Nog geen jaar geleden had ik haar aan de telefoon, toen ze in snikken uitbarstte. Oma zag het niet meer zitten. En zo kende ik haar niet. Het was vlak nadat ze voor de tweede keer haar heup had gebroken. Jaren eerder was ze voor het eerst ongelukkig ten val geraakt. Volgens mij op de fiets. Het herstelproces had oneindig lang geduurd, mede door een aantal pinnen die naar later bleek verkeerd waren aangebracht. Nu stortte haar wereld in. Opnieuw die lijdensweg.

Het bewuste telefoontje hadden we niet lang na haar tweede operatie. Oma was weer thuis, maar nagenoeg immobiel, met veel pijn en kampend met de naweeën van een narcose, die er onder meer voor zorgde dat ze wekenlang nauwelijks sliep. Een uurtje per nacht. Misschien twee. Overdag doezelde ze af en toe even weg. Oma vroeg zich af of het nog goed ging komen en het verdriet dat gepaard ging met die onzekerheid was voor mij op dat moment fysiek voelbaar. Wat had ik met haar te doen! Want oma was, hoewel nagenoeg negentig, nog behoorlijk kwiek en fit geweest. Zeker nadat het euvel met de pinnen van haar eerste heupoperatie was opgelost. Ze zat nog op haar knieën in de tuin voor het periodieke onderhoud van het groen. Als ik me niet vergis was ze zelfs nog in staat om, liggend op haar rug, beide voeten achter haar hoofd de grond te laten raken. Iets waarvan ik me afvraag of ik het zelf zou kunnen.

Al met al was het duidelijk dat oma niet op de vertrouwde Palestinastraat nummer 13 in Heerlen kon blijven, het adres waar ze tijdens mijn leven altijd had gewoond. Het huis voldeed eenvoudig niet meer. De trap naar boven was een definitief obstakel geworden, waardoor ze noodgedwongen met haar bed in de woonkamer bivakkeerde. En hoewel alle losliggende kleedjes waren verwijderd – het achter zo’n kleedje blijven haken, was de oorzaak geweest van haar laatste val – was ook het gedoe met drempels en nauwe doorgangen voor de scootmobiel verre van ideaal.
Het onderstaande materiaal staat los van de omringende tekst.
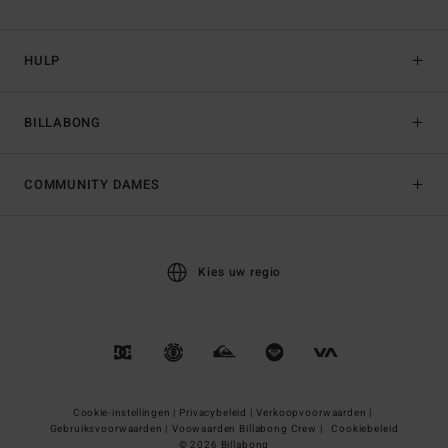
HULP
BILLABONG
COMMUNITY DAMES
Kies uw regio
Cookie-instellingen |
Privacybeleid |
Verkoopvoorwaarden |
Gebruiksvoorwaarden |
Voowaarden Billabong Crew |
Cookiebeleid
© 2026 Billabong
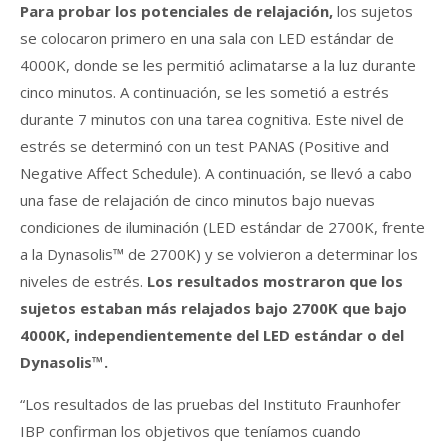
Para probar los potenciales de relajación,
los sujetos
se colocaron primero en una sala con LED estándar de
4000K, donde se les permitió aclimatarse a la luz durante
cinco minutos. A continuación, se les sometió a estrés
durante 7 minutos con una tarea cognitiva. Este nivel de
estrés se determinó con un test PANAS (Positive and
Negative Affect Schedule). A continuación, se llevó a cabo
una fase de relajación de cinco minutos bajo nuevas
condiciones de iluminación (LED estándar de 2700K, frente
a la Dynasolis™ de 2700K) y se volvieron a determinar los
niveles de estrés.
Los resultados mostraron que los
sujetos estaban más relajados bajo 2700K que bajo
4000K, independientemente del LED estándar o del
Dynasolis™.
“Los resultados de las pruebas del Instituto Fraunhofer
IBP confirman los objetivos que teníamos cuando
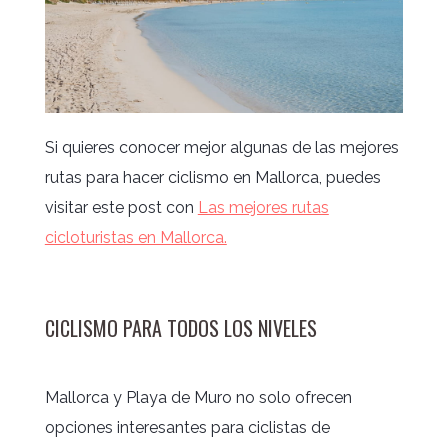
Si quieres conocer mejor algunas de las mejores
rutas para hacer ciclismo en Mallorca, puedes
visitar este post con
Las mejores rutas
cicloturistas en Mallorca.
CICLISMO PARA TODOS LOS NIVELES
Mallorca y Playa de Muro no solo ofrecen
opciones interesantes para ciclistas de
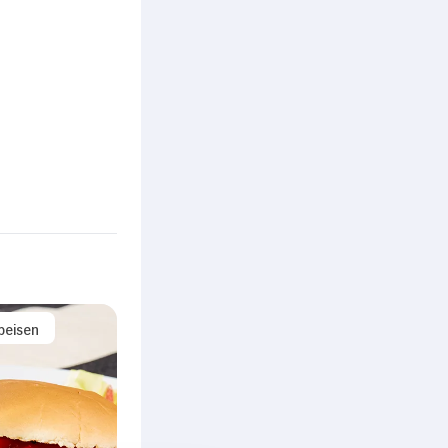
peisen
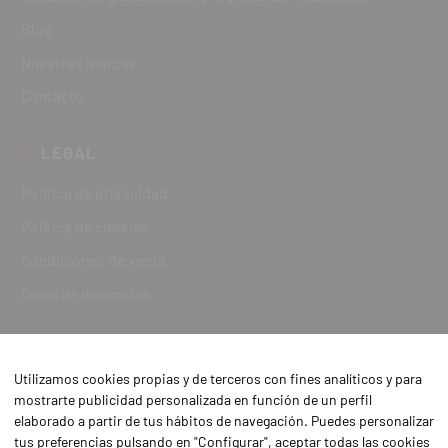
Blog
Nuestras marcas
Contacto
LEGAL
Política de privacidad
Política de cookies
Condiciones de venta
Canal de denuncias
Utilizamos cookies propias y de terceros con fines analíticos y para
mostrarte publicidad personalizada en función de un perfil
elaborado a partir de tus hábitos de navegación. Puedes personalizar
tus preferencias pulsando en "Configurar", aceptar todas las cookies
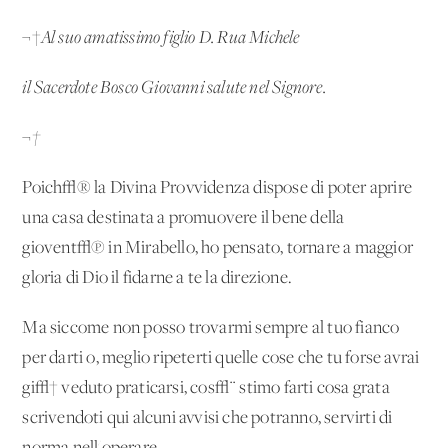
¬†
Al suo amatissimo figlio D. Rua Michele
il Sacerdote Bosco Giovanni salute nel Signore.
¬†
Poich√® la Divina Provvidenza dispose di poter aprire
una casa destinata a promuovere il bene della
giovent√π in Mirabello, ho pensato, tornare a maggior
gloria di Dio il fidarne a te la direzione.
Ma siccome non posso trovarmi sempre al tuo fianco
per darti o, meglio ripeterti quelle cose che tu forse avrai
gi√† veduto praticarsi, cos√¨ stimo farti cosa grata
scrivendoti qui alcuni avvisi che potranno, servirti di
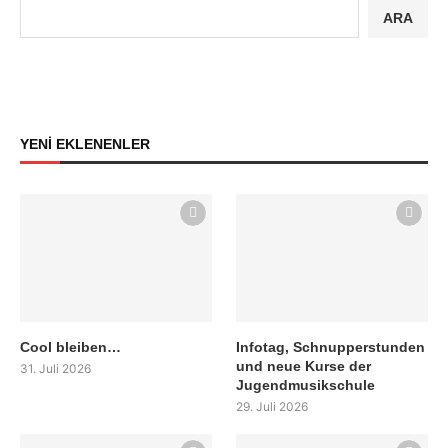
ARA
YENİ EKLENENLER
Cool bleiben…
Infotag, Schnupperstunden
und neue Kurse der
31. Juli 2026
Jugendmusikschule
29. Juli 2026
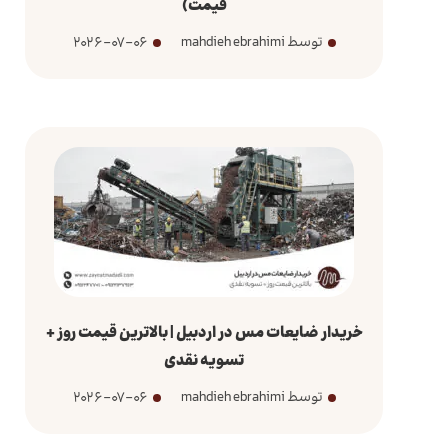
قیمت)
توسط mahdieh ebrahimi
2026-07-06
خریدار ضایعات مس در اردبیل | بالاترین قیمت روز +
تسویه نقدی
توسط mahdieh ebrahimi
2026-07-06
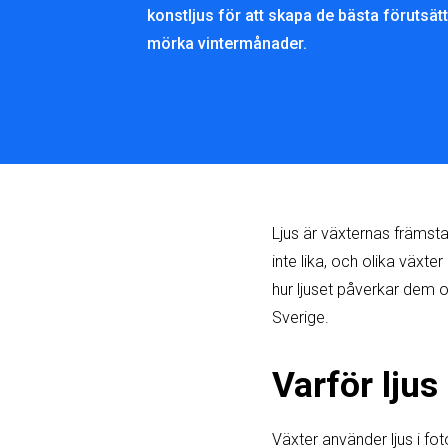
konstljus för att skapa de bästa förutsä
mörka vintermånader.
Ljus är växternas främsta
inte lika, och olika växte
hur ljuset påverkar dem 
Sverige.
Varför ljus 
Växter använder ljus i fo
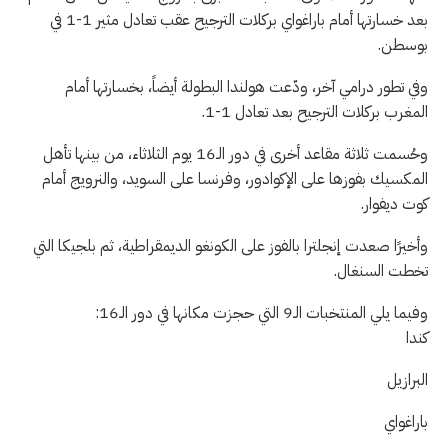
بعد خسارتها أمام باراغواي بركلات الترجيح عقب تعادل مثير 1-1 في
بوسطن.
وفي تطور درامي آخر، ودّعت هولندا البطولة أيضاً، بخسارتها أمام
المغرب بركلات الترجيح بعد تعادل 1-1.
وحُسمت ثلاثة مقاعد أخرى في دور الـ16 يوم الثلاثاء، من بينها تأهل
المكسيك بفوزها على الإكوادور، وفرنسا على السويد، والنرويج أمام
كوت ديفوار.
وأخيرًا صعدت إنجلترا بالفوز على الكونغو الديمقراطية، ثم بلجيكا التي
تخطت السنغال.
وفيما يلي المنتخبات الـ9 التي حجزت مكانها في دور الـ16:
كندا
البرازيل
باراغواي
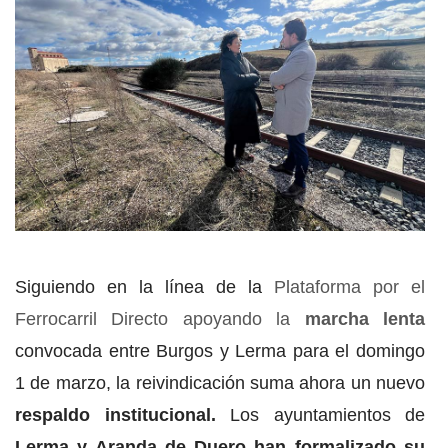
Siguiendo en la línea de la
Plataforma por el
Ferrocarril Directo apoyando la
marcha lenta
convocada entre Burgos y Lerma para el domingo
1 de marzo, la reivindicación suma ahora un nuevo
respaldo institucional.
Los ayuntamientos de
Lerma y Aranda de Duero han formalizado su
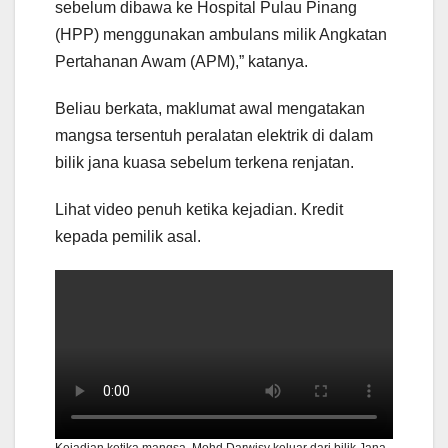
sebelum dibawa ke Hospital Pulau Pinang
(HPP) menggunakan ambulans milik Angkatan
Pertahanan Awam (APM),” katanya.
Beliau berkata, maklumat awal mengatakan
mangsa tersentuh peralatan elektrik di dalam
bilik jana kuasa sebelum terkena renjatan.
Lihat video penuh ketika kejadian. Kredit
kepada pemilik asal.
Kejadian ketika mangsa, Mohd Darwisy keluar dari bilik Jana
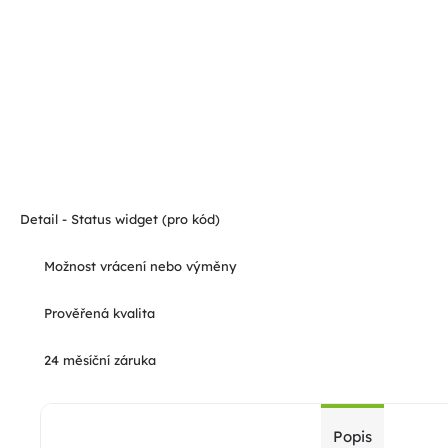
Detail - Status widget (pro kód)
Možnost vrácení nebo výměny
Prověřená kvalita
24 měsíční záruka
Popis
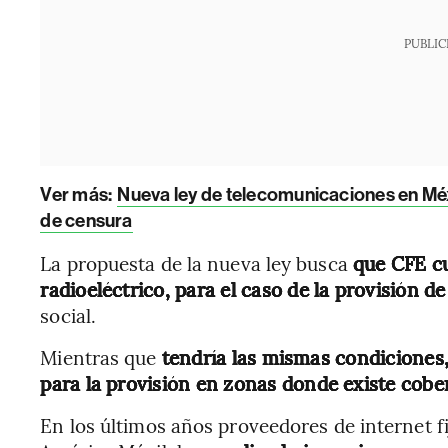
PUBLIC
Ver más:
Nueva ley de telecomunicaciones en Mé
de censura
La propuesta de la nueva ley busca
que CFE cu
radioeléctrico, para el caso de la provisión d
social.
Mientras que
tendría las mismas condiciones, 
para la provisión en zonas donde existe cobe
En los últimos años proveedores de internet 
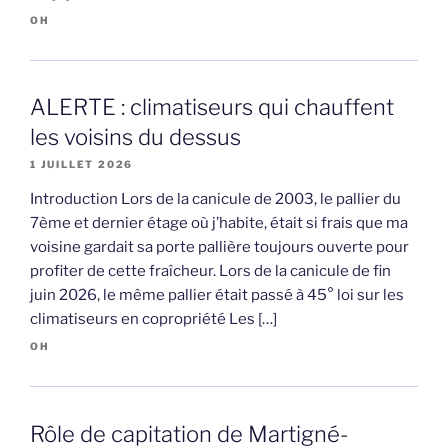
OH
ALERTE : climatiseurs qui chauffent
les voisins du dessus
1 JUILLET 2026
Introduction Lors de la canicule de 2003, le pallier du
7ème et dernier étage où j’habite, était si frais que ma
voisine gardait sa porte pallière toujours ouverte pour
profiter de cette fraîcheur. Lors de la canicule de fin
juin 2026, le même pallier était passé à 45° loi sur les
climatiseurs en copropriété Les […]
OH
Rôle de capitation de Martigné-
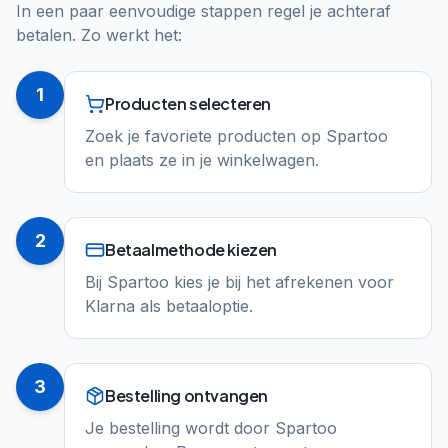
In een paar eenvoudige stappen regel je achteraf
betalen. Zo werkt het:
1
Producten selecteren
Zoek je favoriete producten op Spartoo
en plaats ze in je winkelwagen.
2
Betaalmethode kiezen
Bij Spartoo kies je bij het afrekenen voor
Klarna als betaaloptie.
3
Bestelling ontvangen
Je bestelling wordt door Spartoo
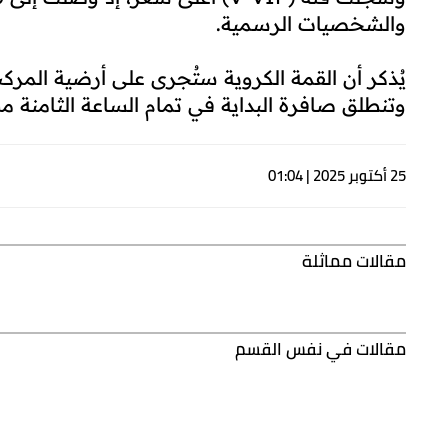
والشخصيات الرسمية.
يُذكر أن القمة الكروية ستُجرى على أرضية المرك
وتنطلق صافرة البداية في تمام الساعة الثامنة م
25 أكتوبر 2025 | 01:04
مقالات مماثلة
مقالات في نفس القسم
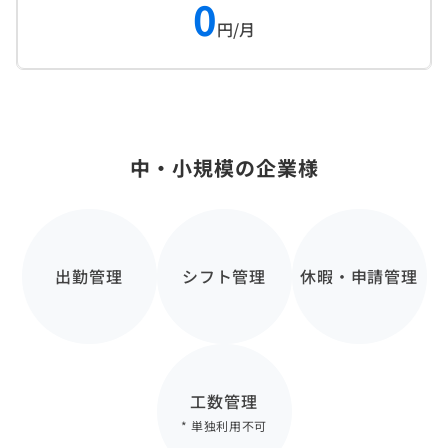
0
円/月
中・小規模の企業様
出勤管理
シフト管理
休暇・申請管理
工数管理
* 単独利用不可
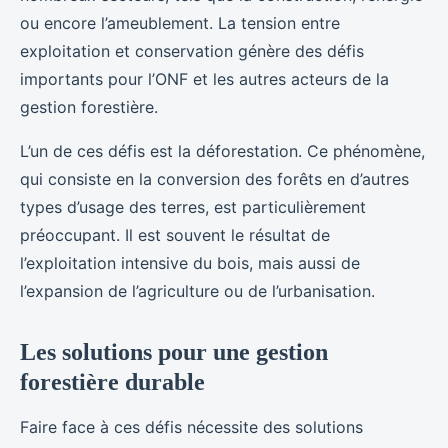
ou encore l’ameublement. La tension entre
exploitation et conservation génère des défis
importants pour l’ONF et les autres acteurs de la
gestion forestière.
L’un de ces défis est la déforestation. Ce phénomène,
qui consiste en la conversion des forêts en d’autres
types d’usage des terres, est particulièrement
préoccupant. Il est souvent le résultat de
l’exploitation intensive du bois, mais aussi de
l’expansion de l’agriculture ou de l’urbanisation.
Les solutions pour une gestion
forestière durable
Faire face à ces défis nécessite des solutions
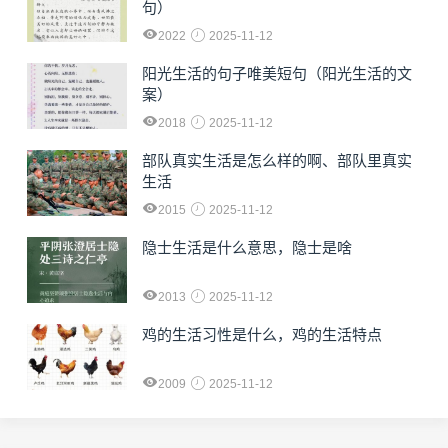
句）
2022
2025-11-12
阳光生活的句子唯美短句（阳光生活的文
案）
2018
2025-11-12
部队真实生活是怎么样的啊、部队里真实
生活
2015
2025-11-12
隐士生活是什么意思，隐士是啥
2013
2025-11-12
鸡的生活习性是什么，鸡的生活特点
2009
2025-11-12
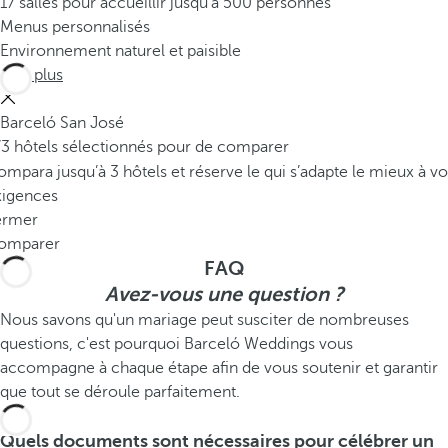
17 salles pour accueillir jusqu'à 500 personnes
Menus personnalisés
Environnement naturel et paisible
Voir plus
Barceló San José
/3 hôtels sélectionnés pour de comparer
mpara jusqu’à 3 hôtels et réserve le qui s’adapte le mieux à vo
xigences
ermer
omparer
FAQ
Avez-vous une question ?
Nous savons qu'un mariage peut susciter de nombreuses
questions, c'est pourquoi Barceló Weddings vous
accompagne à chaque étape afin de vous soutenir et garantir
que tout se déroule parfaitement.
Quels documents sont nécessaires pour célébrer un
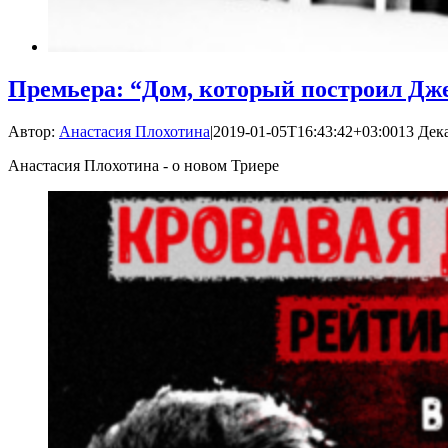
Премьера: “Дом, который построил Дж
Автор:
Анастасия Плохотина
|
2019-01-05T16:43:42+03:00
13 Дека
Анастасия Плохотина - о новом Триере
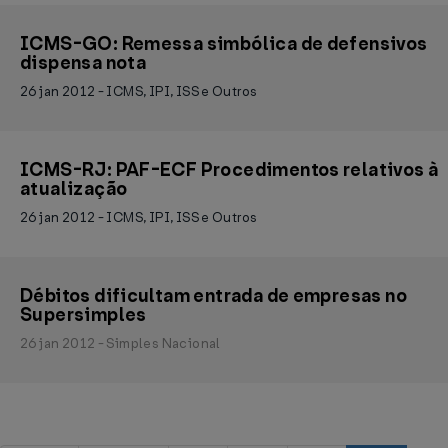
ICMS-GO: Remessa simbólica de defensivos
dispensa nota
26 jan 2012 - ICMS, IPI, ISS e Outros
ICMS-RJ: PAF-ECF Procedimentos relativos à
atualização
26 jan 2012 - ICMS, IPI, ISS e Outros
Débitos dificultam entrada de empresas no
Supersimples
26 jan 2012 - Simples Nacional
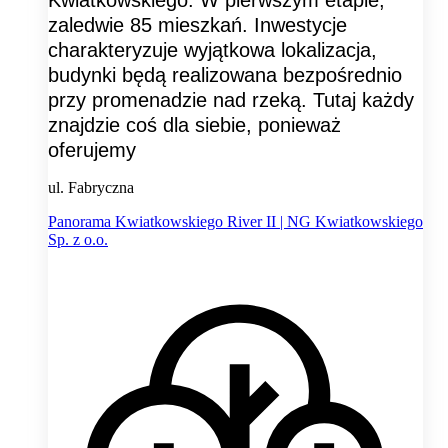
zaledwie 85 mieszkań. Inwestycje
charakteryzuje wyjątkowa lokalizacja,
budynki będą realizowana bezpośrednio
przy promenadzie nad rzeką. Tutaj każdy
znajdzie coś dla siebie, ponieważ
oferujemy
ul. Fabryczna
Panorama Kwiatkowskiego River II | NG Kwiatkowskiego
Sp. z o.o.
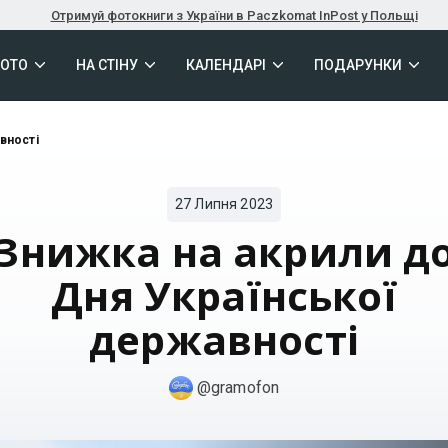
Отримуй фотокниги з України в Paczkomat InPost у Польщі
ФОТО
НА СТІНУ
КАЛЕНДАРІ
ПОДАРУНКИ
вності
27 Липня 2023
Знижка на акрили д
Дня Української
державності
@gramofon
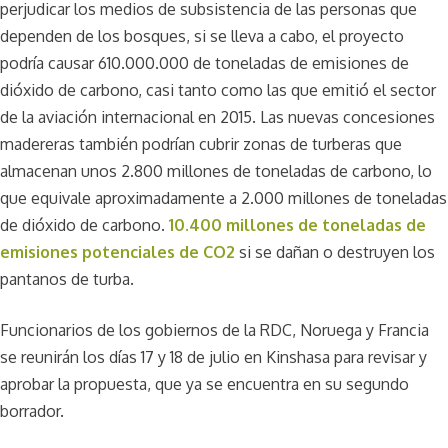
perjudicar los medios de subsistencia de las personas que
dependen de los bosques, si se lleva a cabo, el proyecto
podría causar 610.000.000 de toneladas de emisiones de
dióxido de carbono, casi tanto como las que emitió el sector
de la aviación internacional en 2015. Las nuevas concesiones
madereras también podrían cubrir zonas de turberas que
almacenan unos 2.800 millones de toneladas de carbono, lo
que equivale aproximadamente a 2.000 millones de toneladas
de dióxido de carbono.
10.400 millones de toneladas de
emisiones potenciales de CO2
si se dañan o destruyen los
pantanos de turba.
Funcionarios de los gobiernos de la RDC, Noruega y Francia
se reunirán los días 17 y 18 de julio en Kinshasa para revisar y
aprobar la propuesta, que ya se encuentra en su segundo
borrador.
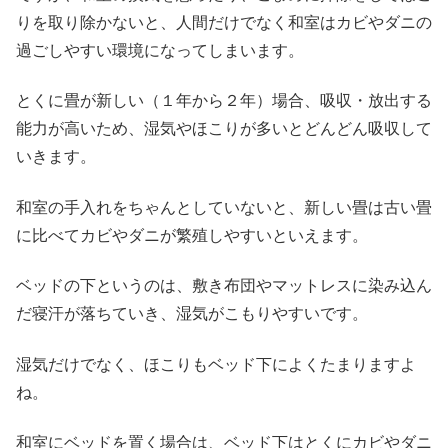
りを取り除かないと、人間だけでなく和室はカビやダニの
過ごしやすい環境になってしまいます。
とくに畳が新しい（１年から２年）場合、吸収・放出する
能力が高いため、湿気やほこりが多いとどんどん吸収して
いきます。
和室の手入れをちゃんとしていないと、新しい畳は古い畳
に比べてカビやダニが繁殖しやすいといえます。
ベッドの下というのは、敷き布団やマットレスに染み込ん
だ寝汗が落ちていき、湿気がこもりやすいです。
湿気だけでなく、ほこりもベッド下によくたまりますよ
ね。
和室にベッドを置く場合は、ベッド下はとくにカビやダニ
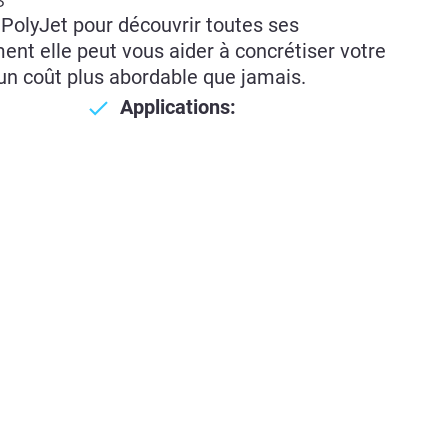
PolyJet pour découvrir toutes ses
ent elle peut vous aider à concrétiser votre
 un coût plus abordable que jamais.
Applications:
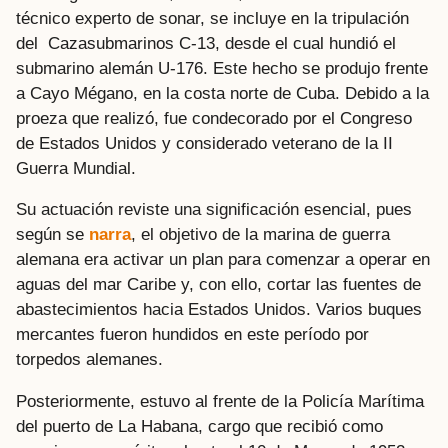
técnico experto de sonar, se incluye en la tripulación
del Cazasubmarinos C-13, desde el cual hundió el
submarino alemán U-176. Este hecho se produjo frente
a Cayo Mégano, en la costa norte de Cuba. Debido a la
proeza que realizó, fue condecorado por el Congreso
de Estados Unidos y considerado veterano de la II
Guerra Mundial.
Su actuación reviste una significación esencial, pues
según se
narra
, el objetivo de la marina de guerra
alemana era activar un plan para comenzar a operar en
aguas del mar Caribe y, con ello, cortar las fuentes de
abastecimientos hacia Estados Unidos. Varios buques
mercantes fueron hundidos en este período por
torpedos alemanes.
Posteriormente, estuvo al frente de la Policía Marítima
del puerto de La Habana, cargo que recibió como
Ik herinner me dat ik mijn moeder sprak in die tijd over de vraag hoe het nu verder moest. Een aanleunwoning of serviceflat leek voor de hand te liggen. Ze stond al jaren ingeschreven voor een nieuw complex, maar de bouw daarvan liep steeds weer vertraging op en mijn moeder vroeg zich af of oma überhaupt wel toe was aan iets ingrijpends als een verhuizing. Haar zus Marijke – mijn tante, die net als oma in Heerlen woont en fungeert als oma’s steun en toeverlaat – zou het onderwerp voorzichtig eens ter sprake brengen, geloof ik. Volgens mij was dat uiteindelijk niet nodig. Oma had zelf al ingezien dat het tijd was voor een nieuwe woonomgeving en binnen enkele weken was er groen licht. Opnieuw maakten verschillende van haar kinderen zich zorgen over de snelheid waarmee alles ging, maar oma toonde zich kranig zoals ik haar kende en zette door. In no-time nam ze haar intrek in een flat elders in Heerlen, die onderdeel is van een veel groter zorgcomplex.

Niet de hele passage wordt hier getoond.